Die beklagte Krankenkasse lehnte den Leistungsantrag ab (Bescheid vom 27.1.2006, Widerspruchsbescheid vom 22.2.2006). Das
SG hat die Klage abgewiesen (Urteil vom 31.5.2007): Die Lichtsignalanlage könne von der Klägerin bei einem Wohnungswechsel nicht
mitgenommen werden, weil nach der gewählten Ausführung eine Kabelverbindung zwischen Sender und Türklingel erforderlich sei.

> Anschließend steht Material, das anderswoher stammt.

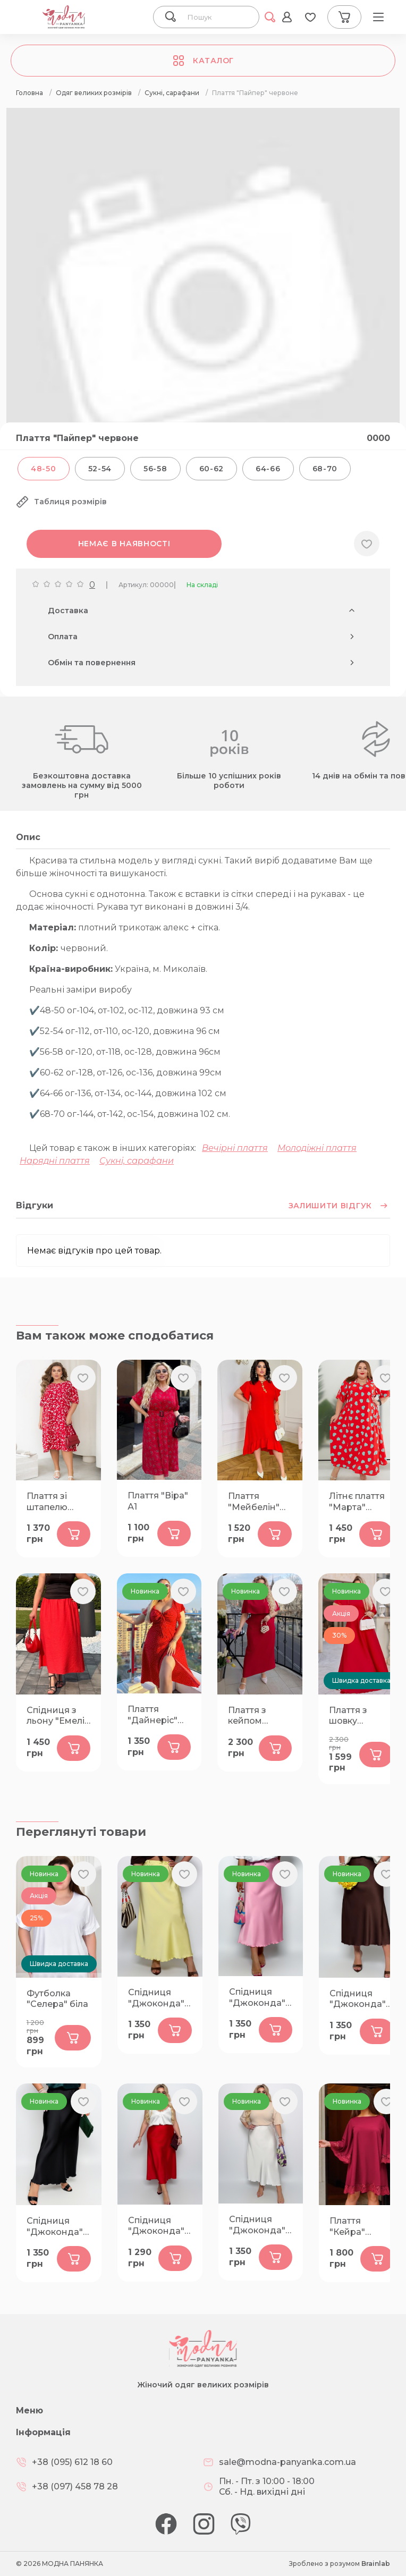 Image resolution: width=406 pixels, height=2576 pixels. Describe the element at coordinates (55, 1161) in the screenshot. I see `Нарядні плаття` at that location.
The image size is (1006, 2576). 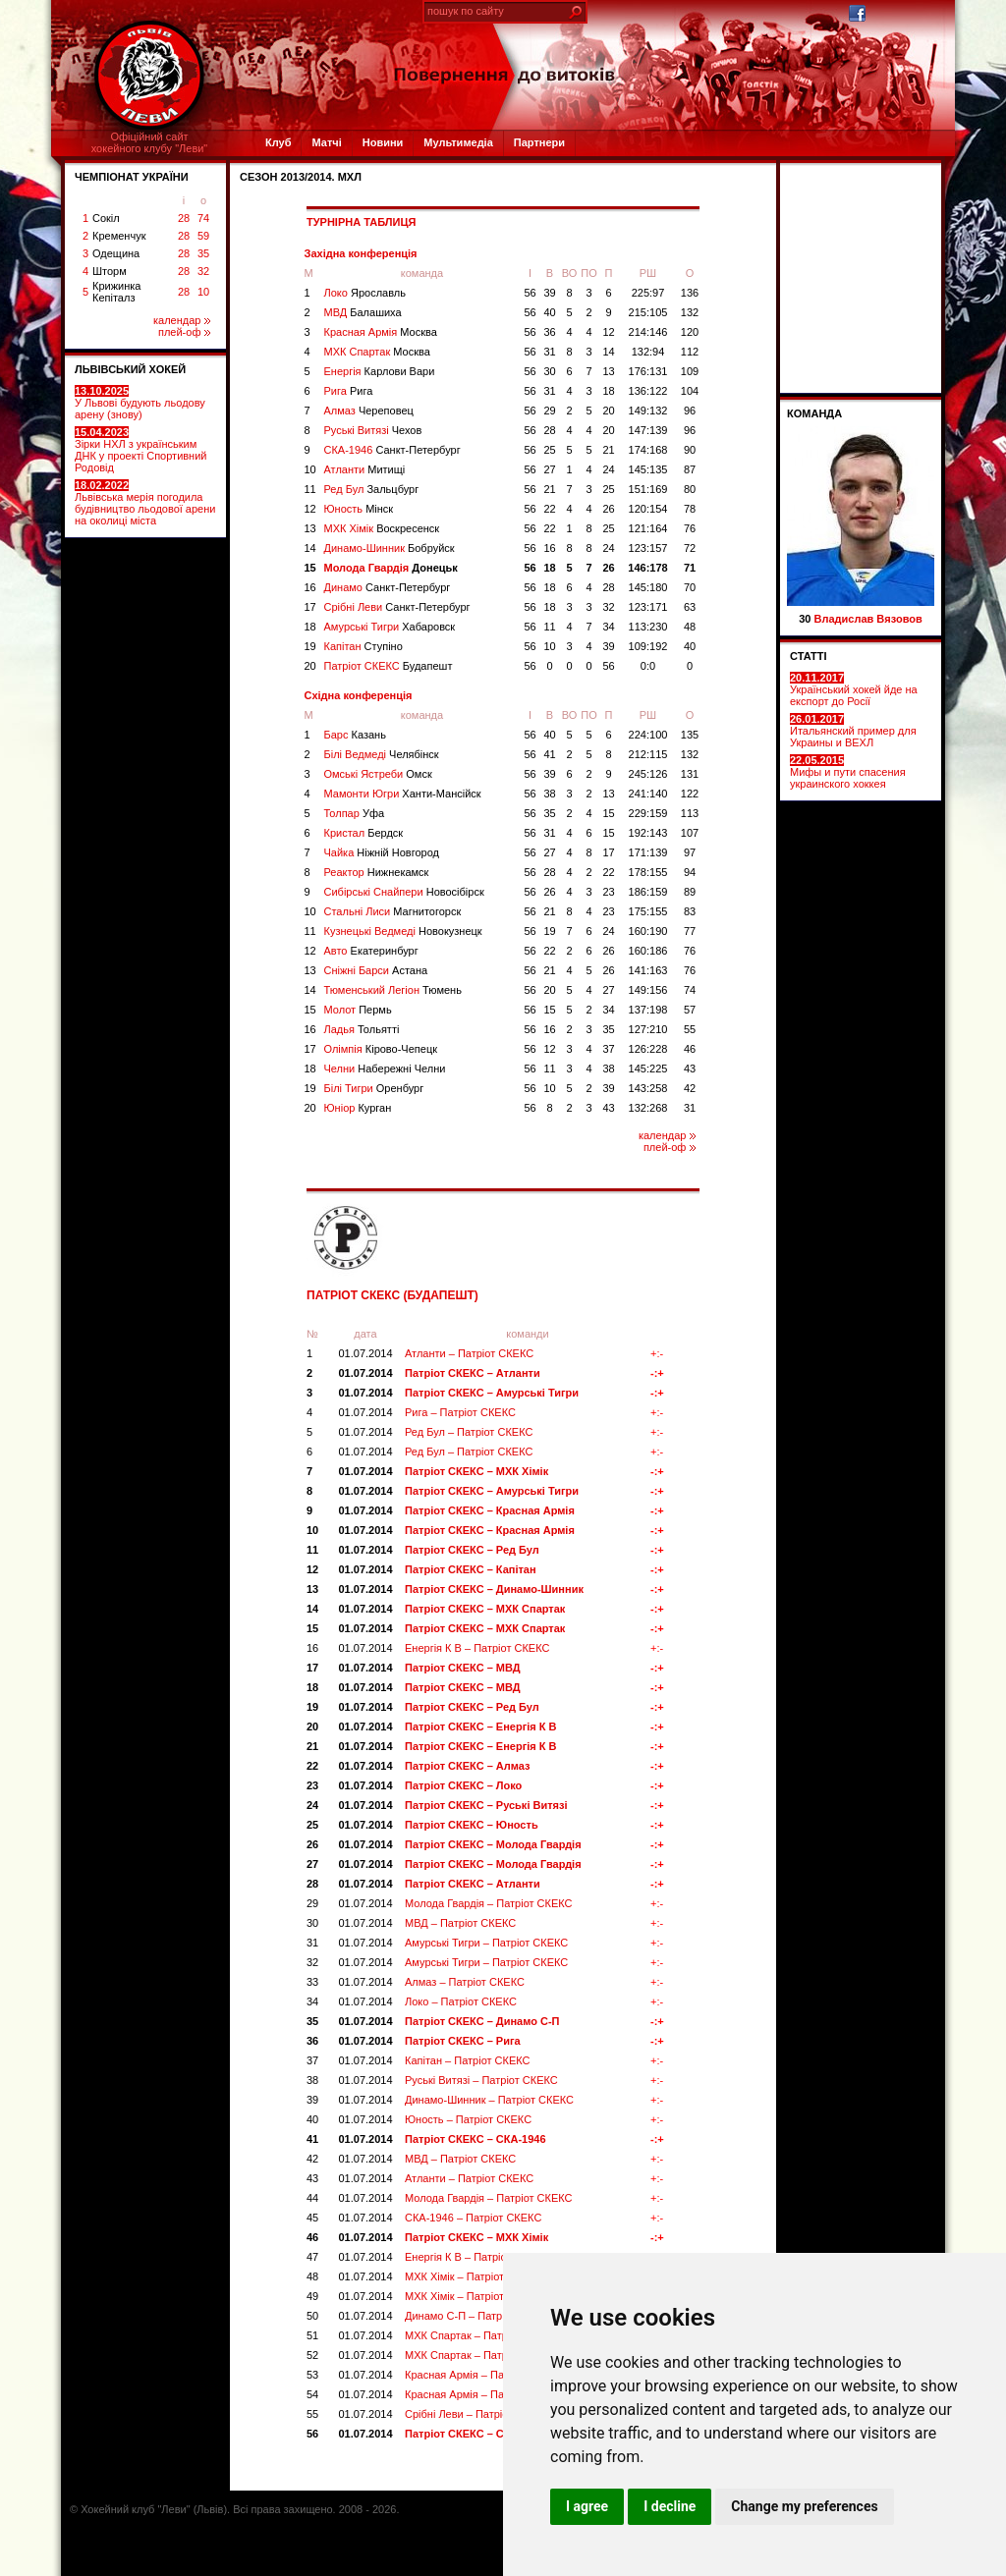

Bei der Lichtsignalanlage handele es sich also nicht um ein Hilfsmittel der GKV, sondern um eine - in die Zuständigkeit der
Pflegekassen fallende - Maßnahme zur Verbesserung des individuellen Wohnumfeldes (§
40 Abs
4 SGB XI); nur wegen der individuellen Wohnsituation würden drei Blitzlampen benötigt. Auf die Berufung der Klägerin hat das LSG das
erstinstanzliche Urteil geändert und die Beklagte verurteilt, die Kosten für die Lichtsignalanlage gemäß Kostenvoranschlag
vom 22.12.2005 zu übernehmen (Urteil vom 25.2.2009): Die Lichtsignalanlage sei nicht fest mit dem Wohngebäude verbunden und
könne in jeder anderen Wohnung mit im Wesentlichen unveränderter Ausführung eingesetzt werden, sodass die Anlage ein Hilfsmittel
der GKV darstelle (§
33 SGB V, §
31 SGB IX). Die Leistungspflicht der Beklagten sei auch nicht eingeschränkt, weil die Ausstattung mit drei Blitzlampen nicht unverhältnismäßig
sei.
Mit der vom LSG zugelassenen Revision rügt die Beklagte die Verletzung von §
33 SGB V. Unter Berücksichtigung der vom LSG festgestellten Tatsachen müsse davon ausgegangen werden, dass die Lichtsignalanlage fest
mit dem Gebäude verbunden sei; diese könne folglich kein Hilfsmittel der GKV sein. Eine Leistungspflicht nach §
33 SGB V scheide zudem deshalb aus, weil die Lichtsignalanlage als allgemeiner Gebrauchsgegenstand des täglichen Lebens anzusehen
sei. Vergleichbare - aber deutlich preiswertere - Geräte würden in Arbeitsbereichen mit hohem Lärmpegel sowie in Tonstudios
und Callcentern zum Einsatz kommen.
Die Beklagte beantragt,
das Urteil des LSG Niedersachsen-Bremen vom 25.2.2009 zu ändern und die Berufung der Klägerin gegen das Urteil des SG Aurich
vom 31.5.2007 zurückzuweisen.
Die Klägerin verteidigt das angefochtene Urteil und beantragt,
die Revision zurückzuweisen.
II
Die Revision der Beklagten hat insoweit Erfolg, als das angefochtene Urteil aufzuheben und der Rechtsstreit zur erneuten Verhandlung
und Entscheidung an das LSG zurückzuverweisen war (§
170 Abs
2 Satz 2
SGG). Zwar steht der Klägerin grundsätzlich ein Anspruch gegen die Beklagte auf Versorgung mit einer Lichtsignalanlage zu, weil
es sich um ein Hilfsmittel der GKV iS des §
33 Abs
1 SGB V handelt, das seiner Art und Funktion nach im Fall der Klägerin zum Behinderungsausgleich auch geeignet und notwendig ist.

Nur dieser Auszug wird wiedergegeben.